▸ WHAT IS BEING ASKED: Among the entries below, one stretch runs from the line that contains "â€¢ If you want to stay and work in" through the line that contains "course, you can work part-time during the". Repeat that stretch exactly, ends included, and only that.

▸ EXTRACTED MATERIAL:
┌──

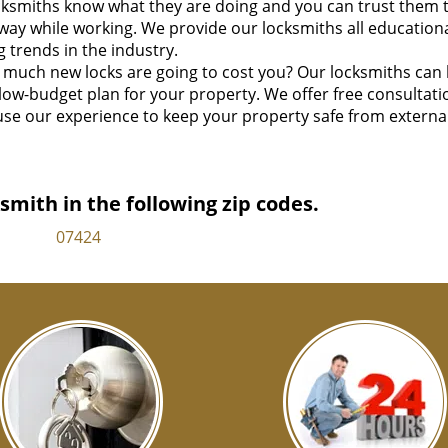
ksmiths know what they are doing and you can trust them 
way while working. We provide our locksmiths all education
 trends in the industry.
much new locks are going to cost you? Our locksmiths can
 low-budget plan for your property. We offer free consultati
se our experience to keep your property safe from externa
mith in the following zip codes.
07424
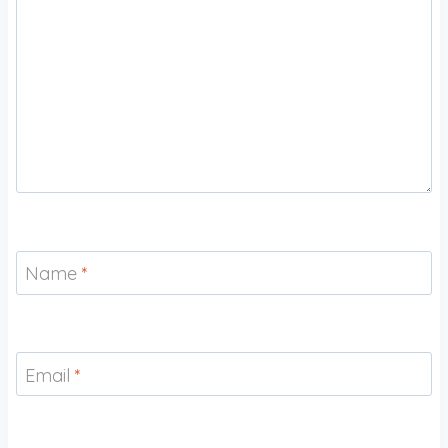
Name
*
Email
*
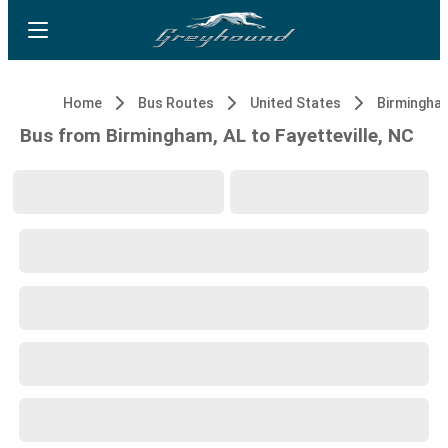
Home
Bus Routes
United States
Birmingham
Bus from Birmingham, AL to Fayetteville, NC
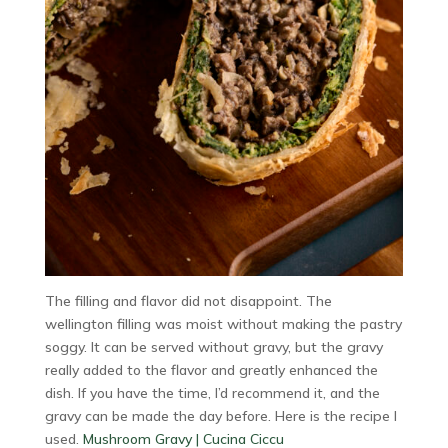
The filling and flavor did not disappoint. The
wellington filling was moist without making the pastry
soggy. It can be served without gravy, but the gravy
really added to the flavor and greatly enhanced the
dish. If you have the time, I’d recommend it, and the
gravy can be made the day before. Here is the recipe I
used.
Mushroom Gravy | Cucina Ciccu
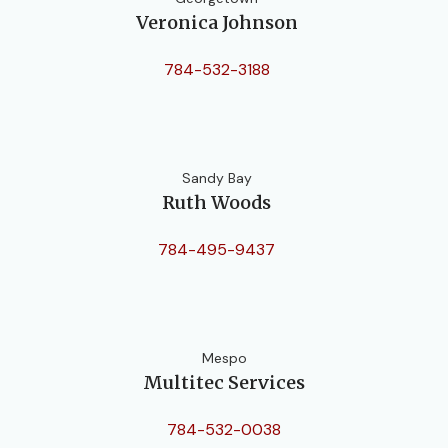
Veronica Johnson
784-532-3188
Sandy Bay
Ruth Woods
784-495-9437
Mespo
Multitec Services
784-532-0038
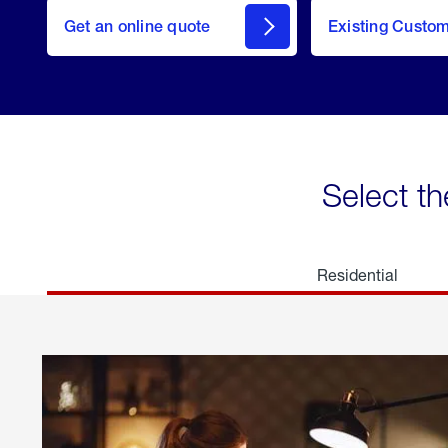
here
Get an online quote
to
Existing Custo
welcome
Get a
Quote
Select th
Residential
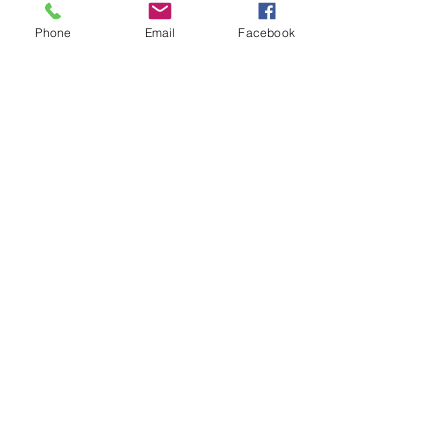
Phone
Email
Facebook
Contact Us
Phone:
302.367.5074
Email:
christinet.shaw@yahoo.com
GET IN TOUCH
Location
700 Capitol Trail
Newark, DE 19711
302.367.5074
Opening Hours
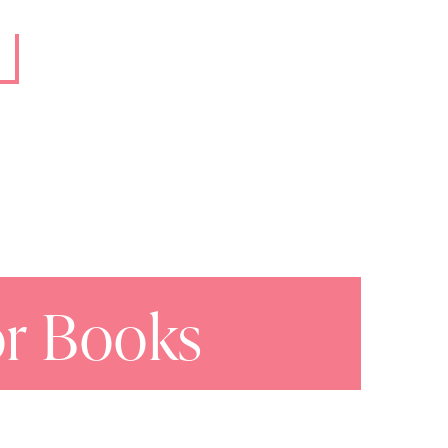
or Books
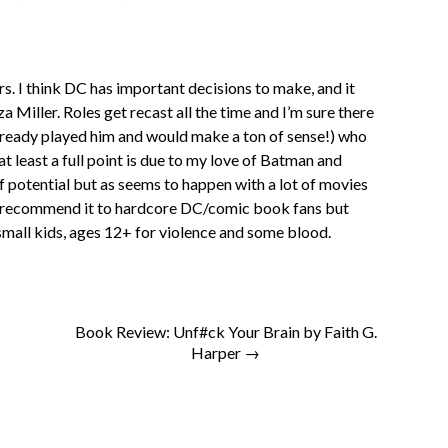
ers. I think DC has important decisions to make, and it
a Miller. Roles get recast all the time and I’m sure there
already played him and would make a ton of sense!) who
 at least a full point is due to my love of Batman and
of potential but as seems to happen with a lot of movies
uld recommend it to hardcore DC/comic book fans but
small kids, ages 12+ for violence and some blood.
Book Review: Unf#ck Your Brain by Faith G.
Harper →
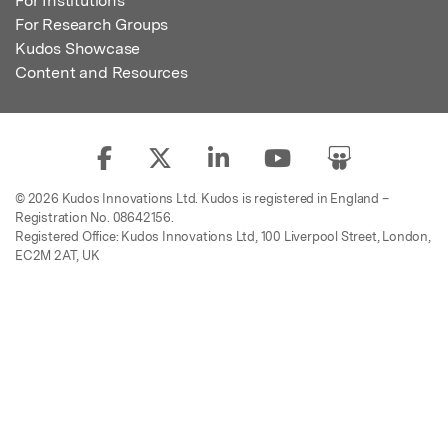
For Institutions
For Research Groups
Kudos Showcase
Content and Resources
© 2026 Kudos Innovations Ltd. Kudos is registered in England –
Registration No. 08642156.
Registered Office: Kudos Innovations Ltd, 100 Liverpool Street, London,
EC2M 2AT, UK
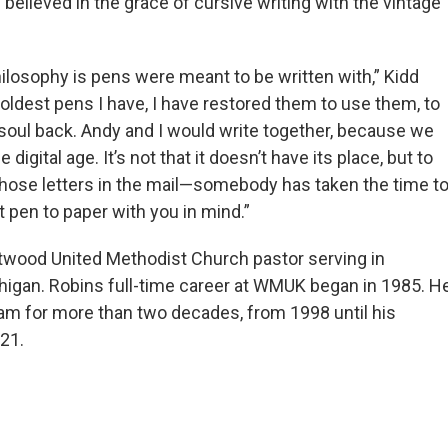
believed in the grace of cursive writing with the vintage
ilosophy is pens were meant to be written with,” Kidd
oldest pens I have, I have restored them to use them, to
 soul back. Andy and I would write together, because we
digital age. It’s not that it doesn’t have its place, but to
those letters in the mail—somebody has taken the time t
 pen to paper with you in mind.”
twood United Methodist Church pastor serving in
igan. Robins full-time career at WMUK began in 1985. H
am for more than two decades, from 1998 until his
021.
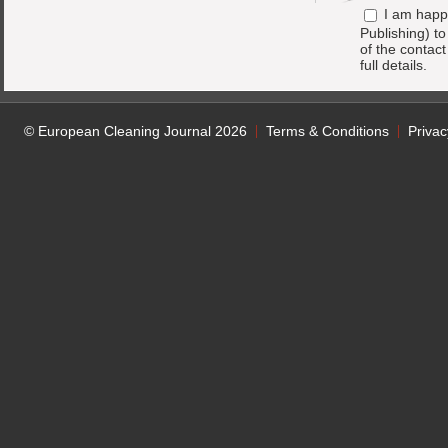
I am happ
Publishing) t
of the contac
full details.
© European Cleaning Journal 2026
Terms & Conditions
Privac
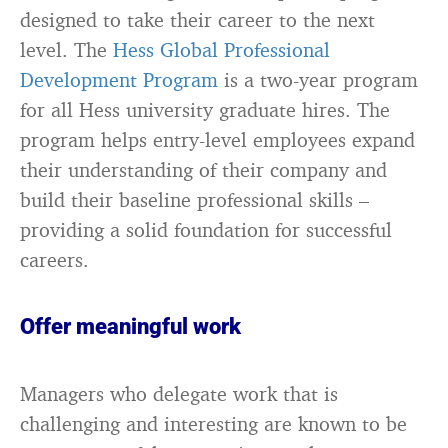
designed to take their career to the next
level. The
Hess Global Professional
Development Program
is a two-year program
for all Hess university graduate hires. The
program helps entry-level employees expand
their understanding of their company and
build their baseline professional skills –
providing a solid foundation for successful
careers.
Offer meaningful work
Managers who delegate work that is
challenging and interesting are known to be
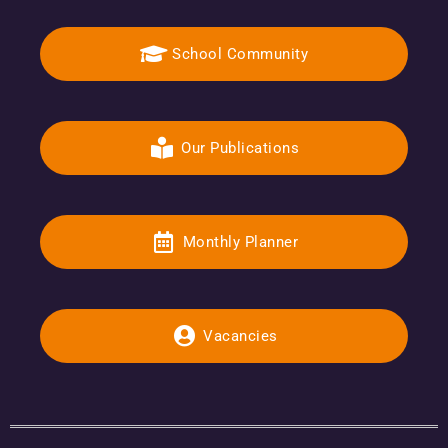
School Community
Our Publications
Monthly Planner
Vacancies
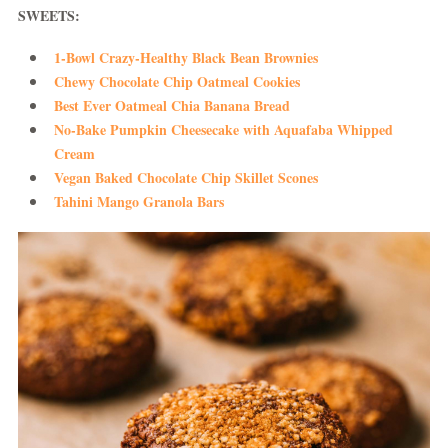
SWEETS:
1-Bowl Crazy-Healthy Black Bean Brownies
Chewy Chocolate Chip Oatmeal Cookies
Best Ever Oatmeal Chia Banana Bread
No-Bake Pumpkin Cheesecake with Aquafaba Whipped
Cream
Vegan Baked Chocolate Chip Skillet Scones
Tahini Mango Granola Bars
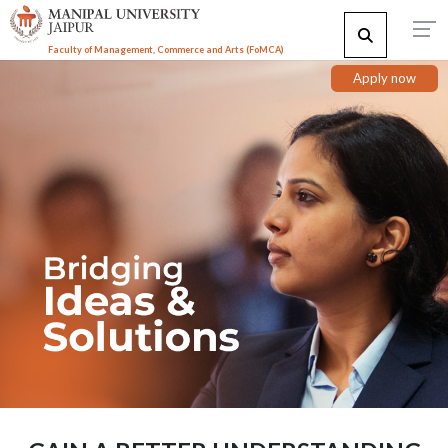
Faculty of Management, Commerce and Arts (FoMCA)
Apply now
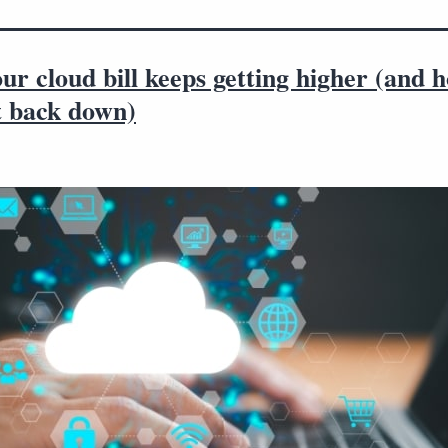
r cloud bill keeps getting higher (and 
t back down)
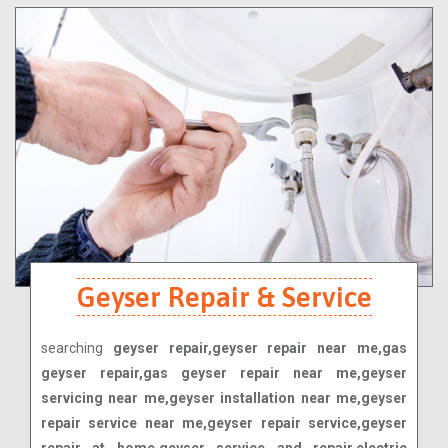
Geyser Repair & Service
searching
geyser repair,geyser repair near me,gas
geyser repair,gas geyser repair near me,geyser
servicing near me,geyser installation near me,geyser
repair service near me,geyser repair service,geyser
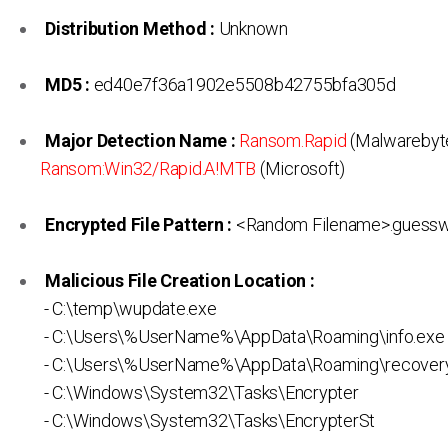
Distribution Method :
Unknown
MD5 :
ed40e7f36a1902e5508b42755bfa305d
Major Detection Name :
Ransom.Rapid
(Malwarebyte
Ransom:Win32/Rapid.A!MTB
(Microsoft)
Encrypted File Pattern :
<Random Filename>.guess
Malicious File Creation Location :
- C:\temp\wupdate.exe
- C:\Users\%UserName%\AppData\Roaming\info.exe
- C:\Users\%UserName%\AppData\Roaming\recovery
- C:\Windows\System32\Tasks\Encrypter
- C:\Windows\System32\Tasks\EncrypterSt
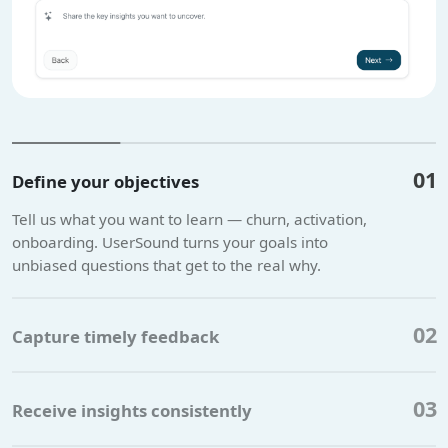
01
Define your objectives
Tell us what you want to learn — churn, activation,
onboarding. UserSound turns your goals into
unbiased questions that get to the real why.
02
Capture timely feedback
03
Receive insights consistently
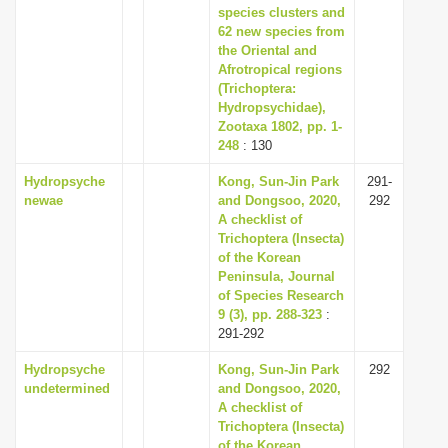
species clusters and
62 new species from
the Oriental and
Afrotropical regions
(Trichoptera:
Hydropsychidae),
Zootaxa 1802, pp. 1-
248
: 130
Hydropsyche
Kong, Sun-Jin Park
291-
newae
and Dongsoo, 2020,
292
A checklist of
Trichoptera (Insecta)
of the Korean
Peninsula, Journal
of Species Research
9 (3), pp. 288-323
:
291-292
Hydropsyche
Kong, Sun-Jin Park
292
undetermined
and Dongsoo, 2020,
A checklist of
Trichoptera (Insecta)
of the Korean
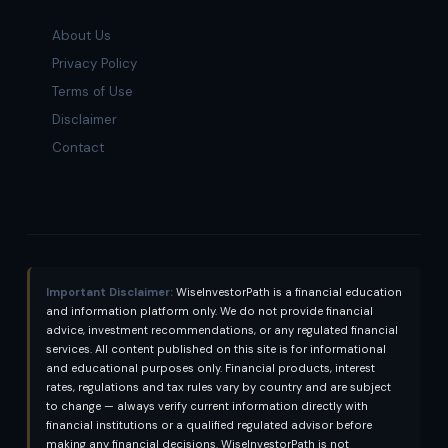
About Us
Privacy Policy
Terms of Use
Disclaimer
Contact
Important Disclaimer:
WiseInvestorPath is a financial education
and information platform only. We do not provide financial
advice, investment recommendations, or any regulated financial
services. All content published on this site is for informational
and educational purposes only. Financial products, interest
rates, regulations and tax rules vary by country and are subject
to change — always verify current information directly with
financial institutions or a qualified regulated advisor before
making any financial decisions. WiseInvestorPath is not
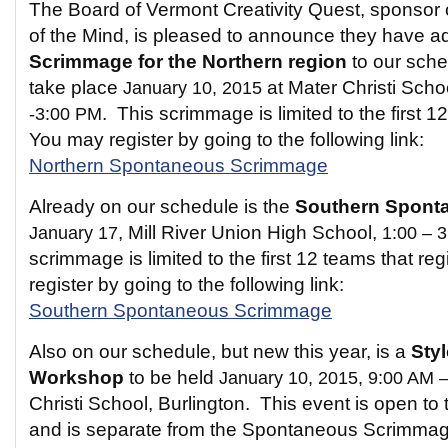
The Board of Vermont Creativity Quest, sponsor
of the Mind, is pleased to announce they have 
Scrimmage for the Northern region
to our sched
take place
January 10, 2015
at Mater Christi Scho
-3:00 PM
. This scrimmage is limited to the first 1
You may register by going to the following link:
Northern Spontaneous Scrimmage
Already on our schedule is the
Southern Spont
January 17
, Mill River Union High School,
1:00 – 
scrimmage is limited to the first 12 teams that re
register by going to the following link:
Southern Spontaneous Scrimmage
Also on our schedule, but new this year, is a
Sty
Workshop
to be held
January 10, 2015, 9:00 AM 
Christi School, Burlington. This event is open 
and is separate from the Spontaneous Scrimmage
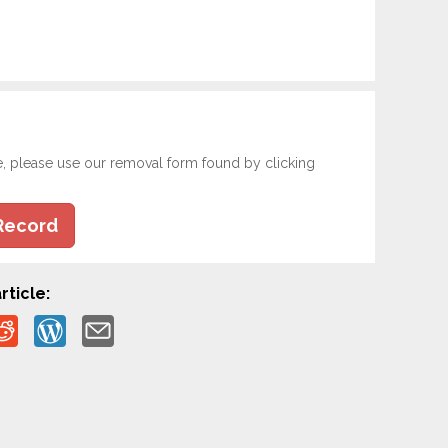
e, please use our removal form found by clicking
Record
rticle:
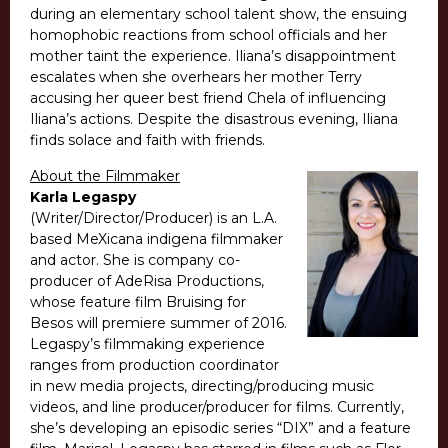
during an elementary school talent show, the ensuing
homophobic reactions from school officials and her
mother taint the experience. Iliana’s disappointment
escalates when she overhears her mother Terry
accusing her queer best friend Chela of influencing
Iliana’s actions. Despite the disastrous evening, Iliana
finds solace and faith with friends.
About the Filmmaker
Karla Legaspy
(Writer/Director/Producer) is an L.A.
based MeXicana indigena filmmaker
and actor. She is company co-
producer of AdeRisa Productions,
whose feature film Bruising for
Besos will premiere summer of 2016.
Legaspy’s filmmaking experience
ranges from production coordinator
in new media projects, directing/producing music
videos, and line producer/producer for films. Currently,
she’s developing an episodic series “DIX” and a feature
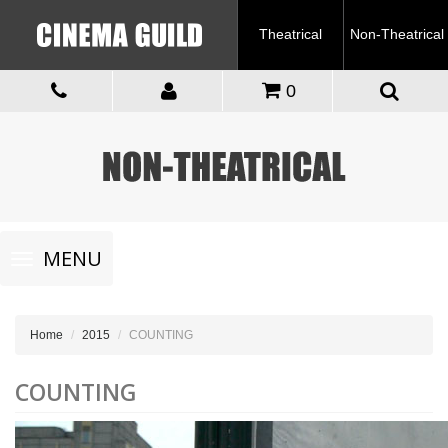
Theatrical
Non-Theatrical
0
Toggle
MENU
navigation
Home
2015
COUNTING
COUNTING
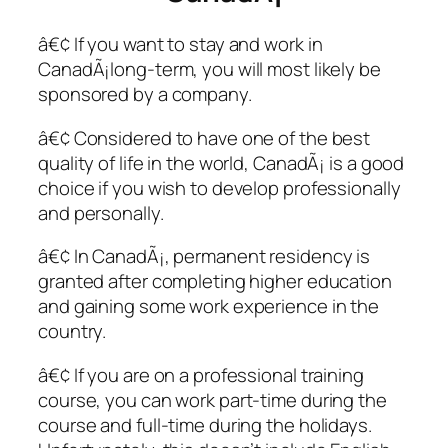
â€¢ If you want to stay and work in
CanadÃ¡long-term, you will most likely be
sponsored by a company.
â€¢ Considered to have one of the best
quality of life in the world, CanadÃ¡ is a good
choice if you wish to develop professionally
and personally.
â€¢ In CanadÃ¡, permanent residency is
granted after completing higher education
and gaining some work experience in the
country.
â€¢ If you are on a professional training
course, you can work part-time during the
course and full-time during the holidays.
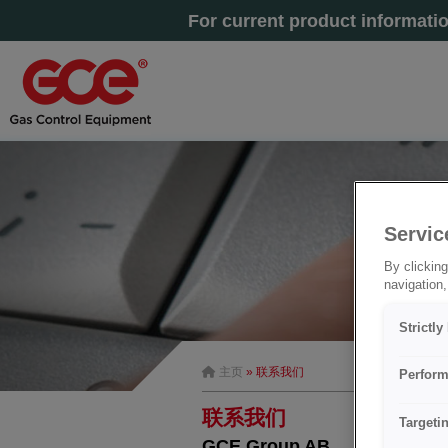
For current product informati
Servic
By clicking
navigation,
Strictl
主页
» 联系我们
Perform
联系我们
Targeti
GCE Group AB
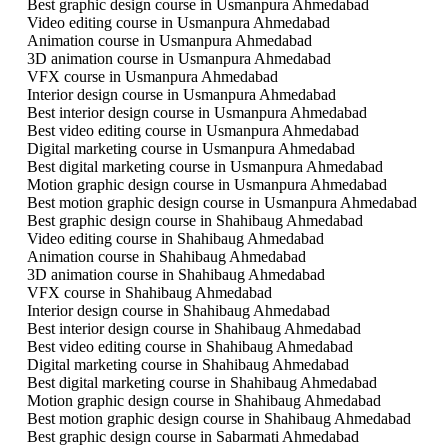
Best graphic design course in Usmanpura Ahmedabad
Video editing course in Usmanpura Ahmedabad
Animation course in Usmanpura Ahmedabad
3D animation course in Usmanpura Ahmedabad
VFX course in Usmanpura Ahmedabad
Interior design course in Usmanpura Ahmedabad
Best interior design course in Usmanpura Ahmedabad
Best video editing course in Usmanpura Ahmedabad
Digital marketing course in Usmanpura Ahmedabad
Best digital marketing course in Usmanpura Ahmedabad
Motion graphic design course in Usmanpura Ahmedabad
Best motion graphic design course in Usmanpura Ahmedabad
Best graphic design course in Shahibaug Ahmedabad
Video editing course in Shahibaug Ahmedabad
Animation course in Shahibaug Ahmedabad
3D animation course in Shahibaug Ahmedabad
VFX course in Shahibaug Ahmedabad
Interior design course in Shahibaug Ahmedabad
Best interior design course in Shahibaug Ahmedabad
Best video editing course in Shahibaug Ahmedabad
Digital marketing course in Shahibaug Ahmedabad
Best digital marketing course in Shahibaug Ahmedabad
Motion graphic design course in Shahibaug Ahmedabad
Best motion graphic design course in Shahibaug Ahmedabad
Best graphic design course in Sabarmati Ahmedabad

└──

▸ RESPONSE TO THIS EXERCISE:
â€¢ If you want to stay and work in
CanadÃ¡long-term, you will most likely be
sponsored by a company.
â€¢ Considered to have one of the best
quality of life in the world, CanadÃ¡ is a good
choice if you wish to develop professionally
and personally.
â€¢ In CanadÃ¡, permanent residency is
granted after completing higher education
and gaining some work experience in the
country.
â€¢ If you are on a professional training
course, you can work part-time during the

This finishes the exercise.